Yesterday I rode into Budapest in Hungary. Today I’m really tired and havng a day off the bike. In the next couple of days, I’ll write about what’s now happening in CAMBODIA with the money you’ve given for that project, AND also announce the winner of the Virgin Atlantic competition… Meanwhile today here’s a short update about the project in Pakistan.
The media have been reporting quite a lot this week about the South Asian earthquake, because it’s now one year since it killed more than 73,000 people in north pakistan. During the past year, NGOs such as UNICEF, and the Red Cross Red Crescent have been helping people rebuild homes and schools etc.
But the NGOs also say there’s still lots of rebuilding to be done. And they say people’s mental state can be poor, with obvious signs amongst children especially of post-traumatic stress (eg nightmares, bed wetting, unexplained sudden crying, manic behaviour changes). Thousands of those who died were children, who were killed when their schools collapsed on top of them.
Parents and community members tell field workers that they would like to see activities in addition to education which could bring normality back to the surviving children’s lives.
In the affected areas, children play in the streets, mainly cricket, and girls and women do not normally participate. Sports and games are almost never implemented in schools, there are=A0no after-school sports or recreation programmes, and no sports/play facilities exist.
In this context, we are raising money to enable NGO Right to Play (RTP) to set up simple sports programmes to help the earthquake-affected children have some fun, stay safe and healthy, and regain confidence.
RTP has already run similar programmes in Pakistan, for children at Afghan refugee camps, with great success reducing problems such as truancy and drug abuse. The RTP field workers have left the Afghan camps now, as planned, but sports activities, including girls’ cricket and badminton teams, are now still running as a result of their work.

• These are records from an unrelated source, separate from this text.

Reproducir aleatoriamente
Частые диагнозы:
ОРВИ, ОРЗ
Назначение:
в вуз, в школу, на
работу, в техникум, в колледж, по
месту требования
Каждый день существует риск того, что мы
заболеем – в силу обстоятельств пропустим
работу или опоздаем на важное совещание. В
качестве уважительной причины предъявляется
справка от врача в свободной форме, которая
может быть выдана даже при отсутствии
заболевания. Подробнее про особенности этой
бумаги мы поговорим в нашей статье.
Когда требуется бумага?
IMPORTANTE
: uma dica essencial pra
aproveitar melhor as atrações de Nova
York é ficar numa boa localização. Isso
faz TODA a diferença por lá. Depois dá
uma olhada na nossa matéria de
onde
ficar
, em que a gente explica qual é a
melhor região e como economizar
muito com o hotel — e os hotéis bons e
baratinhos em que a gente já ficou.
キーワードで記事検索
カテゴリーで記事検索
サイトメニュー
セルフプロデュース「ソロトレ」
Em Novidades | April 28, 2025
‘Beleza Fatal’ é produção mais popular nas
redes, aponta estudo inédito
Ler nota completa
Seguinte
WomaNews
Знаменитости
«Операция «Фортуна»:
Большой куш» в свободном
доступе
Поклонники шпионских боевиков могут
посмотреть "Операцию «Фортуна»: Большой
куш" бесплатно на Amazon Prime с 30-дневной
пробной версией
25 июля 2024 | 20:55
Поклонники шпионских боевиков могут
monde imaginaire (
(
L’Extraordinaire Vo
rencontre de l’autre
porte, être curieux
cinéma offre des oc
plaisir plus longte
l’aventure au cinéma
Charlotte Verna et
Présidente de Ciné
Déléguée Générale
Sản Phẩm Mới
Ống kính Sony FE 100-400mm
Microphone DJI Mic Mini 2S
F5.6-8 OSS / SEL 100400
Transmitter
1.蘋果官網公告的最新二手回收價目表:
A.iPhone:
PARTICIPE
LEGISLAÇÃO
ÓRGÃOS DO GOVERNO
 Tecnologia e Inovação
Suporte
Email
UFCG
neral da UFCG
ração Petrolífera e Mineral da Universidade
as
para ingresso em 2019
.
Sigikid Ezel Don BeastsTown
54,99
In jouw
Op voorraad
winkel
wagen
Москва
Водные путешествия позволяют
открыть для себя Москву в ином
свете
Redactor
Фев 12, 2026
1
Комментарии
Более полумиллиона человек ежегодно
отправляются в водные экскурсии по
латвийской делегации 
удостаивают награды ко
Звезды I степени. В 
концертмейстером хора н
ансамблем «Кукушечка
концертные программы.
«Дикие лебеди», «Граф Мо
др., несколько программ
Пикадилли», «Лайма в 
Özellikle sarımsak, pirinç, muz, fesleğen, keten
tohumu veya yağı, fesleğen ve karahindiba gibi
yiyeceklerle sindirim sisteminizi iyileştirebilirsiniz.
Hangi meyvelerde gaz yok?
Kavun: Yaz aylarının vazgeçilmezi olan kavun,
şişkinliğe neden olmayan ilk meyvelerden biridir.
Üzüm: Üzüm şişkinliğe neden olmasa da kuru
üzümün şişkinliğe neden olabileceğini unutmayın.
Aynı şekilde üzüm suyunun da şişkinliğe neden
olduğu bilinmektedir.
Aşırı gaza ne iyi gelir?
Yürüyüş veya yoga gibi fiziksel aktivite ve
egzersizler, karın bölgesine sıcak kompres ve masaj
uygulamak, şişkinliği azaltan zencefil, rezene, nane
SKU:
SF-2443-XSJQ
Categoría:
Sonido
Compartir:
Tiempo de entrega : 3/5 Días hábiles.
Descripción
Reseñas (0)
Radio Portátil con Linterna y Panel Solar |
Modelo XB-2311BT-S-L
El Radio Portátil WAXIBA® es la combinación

To run similar initiatives now with pakistan’s earthquake survivors, RTP needs just under 300,000 USD. We are trying to raise a chunk of this, and RTP has meanwhile been hunting other sources to raise the rest.
We’ve raised over 25,000 USD thanks to Deutsche Bank, Prudential, Crosby Capital and other corporate donors, and lots of individual contributors.

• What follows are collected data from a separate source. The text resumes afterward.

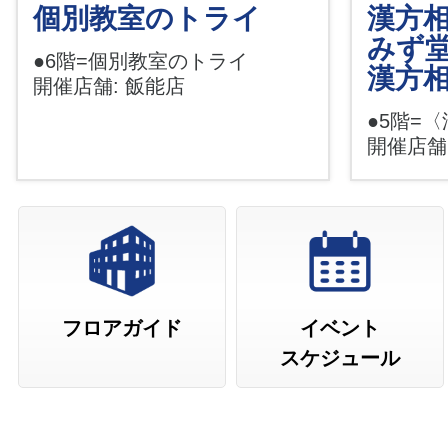
個別教室のトライ
漢方相
みず
●6階=個別教室のトライ
漢方
開催店舗: 飯能店
●5階=
開催店舗
フロアガイド
イベント
スケジュール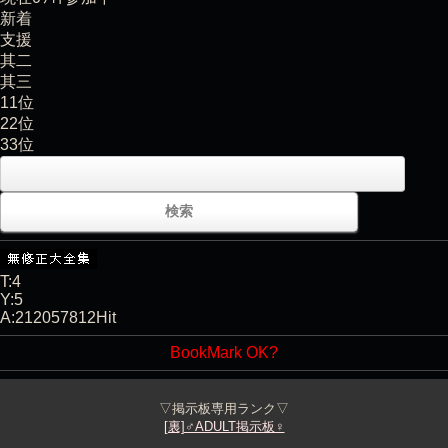
新着
支援
其二
其三
11位
22位
33位
T:4
Y:5
A:212057812Hit
BookMark OK?
▽掲示板専用ランク▽
[裏]♂ADULT掲示板♀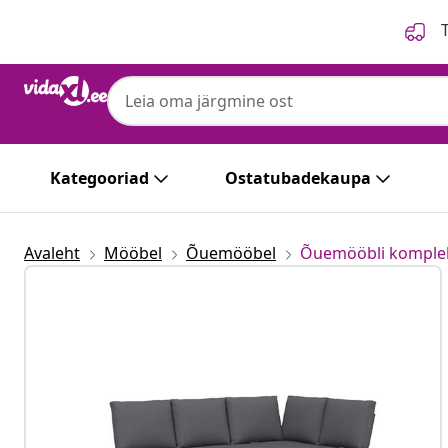
Eelmine
Järgmine
T
vidaXL
vidaXL 5-osaline aiadiivani komplekt pat
Kategooriad
Ostatubadekaupa
Avaleht
Mööbel
Õuemööbel
Õuemööbli komple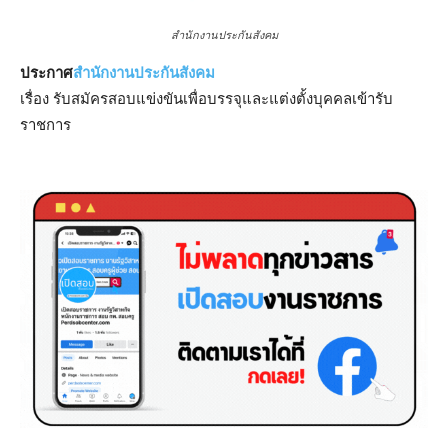
สำนักงานประกันสังคม
ประกาศ
สำนักงานประกันสังคม
เรื่อง รับสมัครสอบแข่งขันเพื่อบรรจุและแต่งตั้งบุคคลเข้ารับ
ราชการ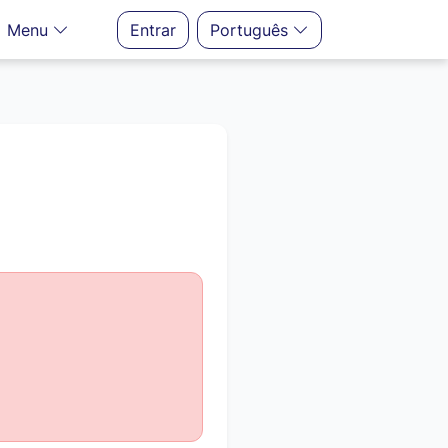
Menu
Entrar
Português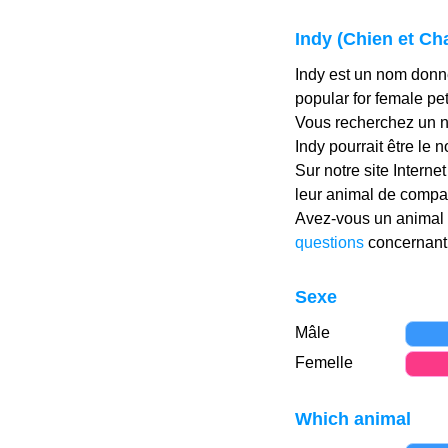
Indy (Chien et Ch
Indy est un nom donné
popular for female pe
Vous recherchez un n
Indy pourrait être le n
Sur notre site Intern
leur animal de compa
Avez-vous un animal 
questions
concernant 
Sexe
Mâle
Femelle
Which animal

The very good news is that RTP has now received 280,000 USD from a group of Swiss donors for this Pakistan programme. This means that the RTP project, which aims to reach 5,000-10,000 children, can get started late Oct early November.

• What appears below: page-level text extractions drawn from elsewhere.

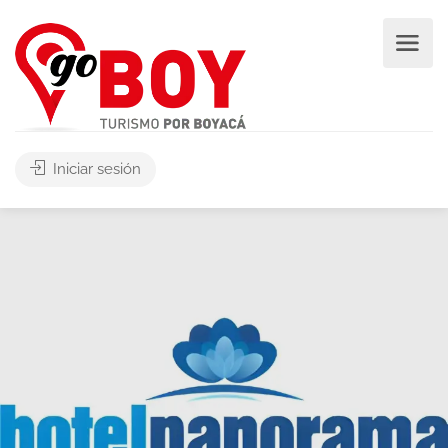
Iniciar sesión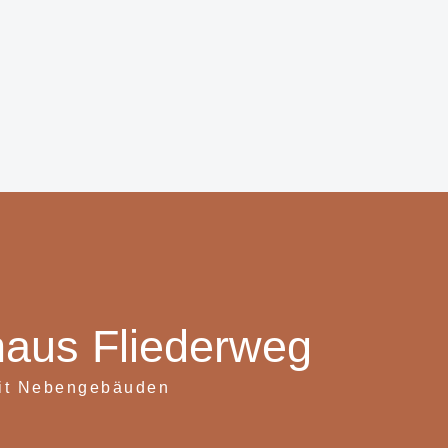
haus Fliederweg
it Nebengebäuden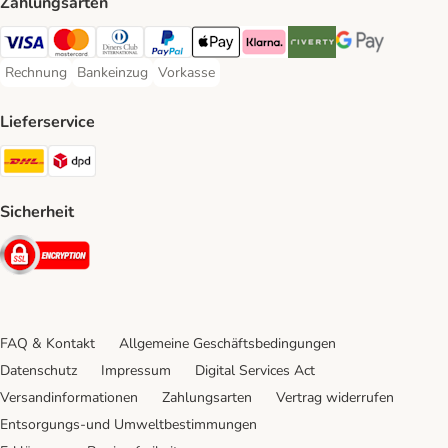
Zahlungsarten
Visa Payment Method
Mastercard Payment Method
Diners Club Payment Method
PayPal Payment Method
Apple Pay Payment Method
Klarna Payment Method
Riverty Payment Method
Google Pay Paym
Rechnung
Bankeinzug
Vorkasse
Rechnung Payment Method
Bankeinzug Payment Method
Vorkasse Payment Method
Lieferservice
DHL Shipping Method
DPD Shipping Method
Sicherheit
Security
FAQ & Kontakt
Allgemeine Geschäftsbedingungen
Datenschutz
Impressum
Digital Services Act
Versandinformationen
Zahlungsarten
Vertrag widerrufen
Entsorgungs-und Umweltbestimmungen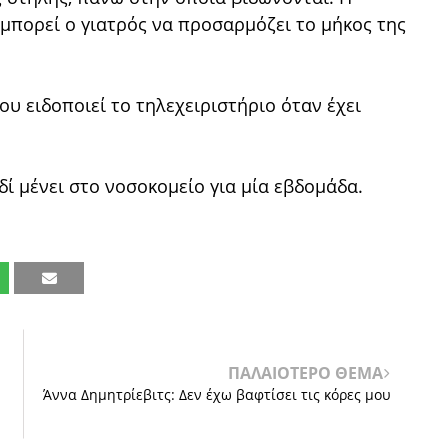
μπορεί ο γιατρός να προσαρμόζει το μήκος της
ου ειδοποιεί το τηλεχειριστήριο όταν έχει
ιδί μένει στο νοσοκομείο για μία εβδομάδα.
ΠΑΛΑΙΟΤΕΡΟ ΘΕΜΑ
Άννα Δημητρίεβιτς: Δεν έχω βαφτίσει τις κόρες μου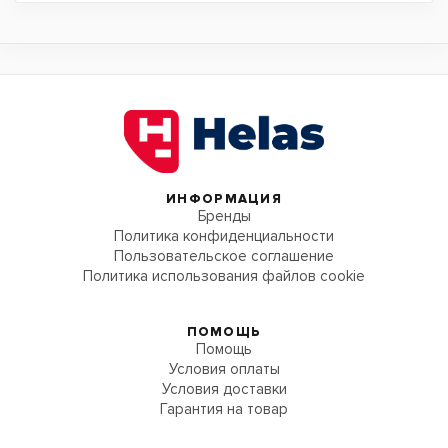
ИНФОРМАЦИЯ
Бренды
Политика конфиденциальности
Пользовательское соглашение
Политика использования файлов cookie
ПОМОЩЬ
Помощь
Условия оплаты
Условия доставки
Гарантия на товар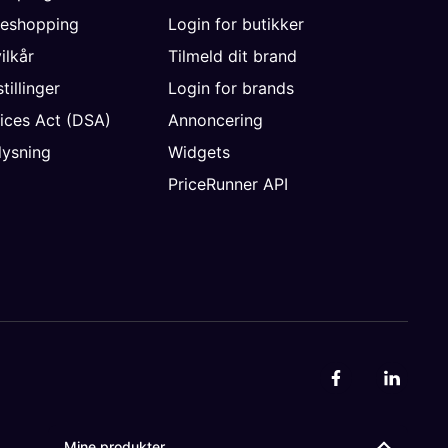
neshopping
Login for butikker
vilkår
Tilmeld dit brand
tillinger
Login for brands
vices Act (DSA)
Annoncering
ysning
Widgets
PriceRunner API
Mine produkter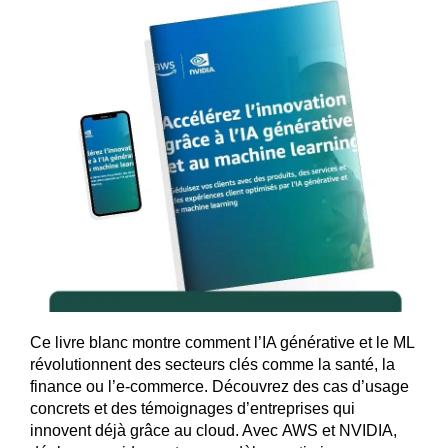
Ce livre blanc montre comment l’IA générative et le ML
révolutionnent des secteurs clés comme la santé, la
finance ou l’e-commerce. Découvrez des cas d’usage
concrets et des témoignages d’entreprises qui
innovent déjà grâce au cloud. Avec AWS et NVIDIA,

So we look forward to see how the implementation progresses… Thanks to the RTP staff, especially Julie, for updates, including photos, which I hope we can put up on this site (thanks Ben - again).
As I mentioned above, there’s also news from the Cambodia project working with street children. I’ll write up about that later (thanks a lot Lisa at ADM for your update from Sihanoukville. ) AND, with help from Angelina Wong at Virgin Atlantic Hong Kong, also let you know who won the free flights competition, which lots of people entered, especially from Deutsche Bank and Reuters.
Goodnight from Budapest! Now I’m going to plan my route up from Hungary into Slovakia, and then sleep.